Visually Enforced

a blog by Gaston Sanchez

Data from the Web to R

Posted on May 12, 2014

Much of the behind-the-scenes of my research work and side projects have to do with the so-called Web Technologies. Consequently, questions like how to read/import data sets?, or how to preprocess data? become more relevant with data coming from the Web.

How do I parse XML / HTML documents in R? How do I scrape those pieces of valuable information? How do I use R to interact with my browser and make the right requests? These are some of the frequently asked questions I’ve been constantly coming across with when trying to get data from the Web.

Web Technologies for R

It’s no secret or news that the Web is a vast source of data and information. The amount of content and its exponential growth surpasses our capacity to handle it analytically. We hardly know what to do with it, not to mention how to make sense of it. Most of us —statisticians, analysts, data scientists, data miners— are in the same quest for our holy grails: gaining insight and learning from data. That’s where most of us are focusing our energies. However, in order to start crunching numbers, building models, and training machines to learn, we must first have access to the data itself.

For those of us who primarily work with R, there are various packages that can help us get access to our precious data sources. In addition, there are various resources that can guide us on how to use the tools and functions in those packages.

Deborah Nolan and Duncan Temple Lang have written an awesome book recently published at the beginning of this year.

XML and Web Technologies for Data Sciences with R is one of those books that I’ve been dreaming about for so long. It is THE compendium of reference for anyone interested in how to use R for interacting with Web Technologies.

(Parenthesis: I tip my hat to Duncan for all his amazing work, and his titanic effort leading the omegahat project. Bravo!)

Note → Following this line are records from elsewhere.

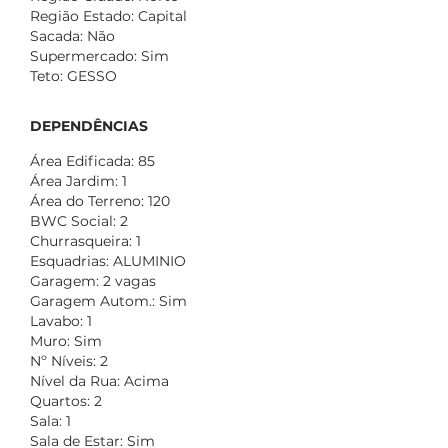
Região Estado: Capital
Sacada: Não
Supermercado: Sim
Teto: GESSO
DEPENDÊNCIAS
Área Edificada: 85
Área Jardim: 1
Área do Terreno: 120
BWC Social: 2
Churrasqueira: 1
Esquadrias: ALUMINIO
Garagem: 2 vagas
Garagem Autom.: Sim
Lavabo: 1
Muro: Sim
Nº Níveis: 2
Nível da Rua: Acima
Quartos: 2
Sala: 1
Sala de Estar: Sim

Before Deb and Duncan’s book, the closest thing was Paul Murrell’s excellent book Introduction to Data Technologies (ItDT).

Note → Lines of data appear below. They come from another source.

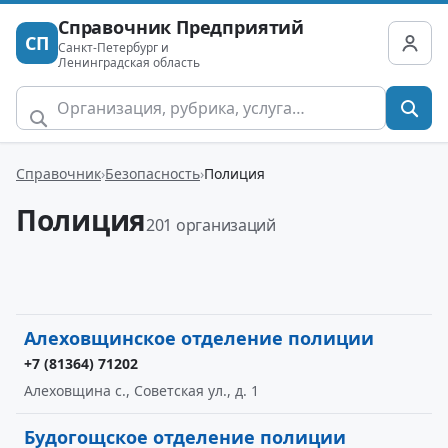
Справочник Предприятий
СП
Санкт-Петербург и
Ленинградская область
Справочник
Безопасность
Полиция
Полиция
201 организаций
Алеховщинское отделение полиции
+7 (81364) 71202
Алеховщина с., Советская ул., д. 1
Будогощское отделение полиции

You are probably more familiar with Paul’s work around plots and data visualization with his famous book R Graphics, but his ItDT ebook is one of those rare jewels that most of my closest colleagues have highly ignored. If you haven’t taken a look at it before, stop reading this post and come back after you’ve checked Paul’s ItDT.

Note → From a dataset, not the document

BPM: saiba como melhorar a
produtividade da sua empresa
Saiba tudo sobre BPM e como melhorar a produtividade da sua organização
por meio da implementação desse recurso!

Also recently this year, a new Task View for Web Technologies has been added to CRAN. This only reflects the trending topic status that those Web tools have in the R community.

Getting Data from the Web with R

I’m way behind the experience and expertise of Deb, Duncan, Paul and many other R leading figures. But still I want to contribute with my own take on how to use R for getting data from the Web. After some delays due to my design hesitations, I’ve finished a set of slides focused on: How to get data from the Web with R.

In a nutshell, you’ll find the following content:

  1. Introduction
  2. Reading files from the Web
  3. Basics of XML
  4. Parsing XML and HTML Documents
  5. Handling JSON data
  6. Basics of HTTP and RCurl
  7. Getting Data via Web Forms
  8. Getting Data via Web APIs


Inspired by some friends’ inquiry, I thought this could also be a nice opportunity for me to talk about some of the creative process I went through to design and prepare the material of these slides.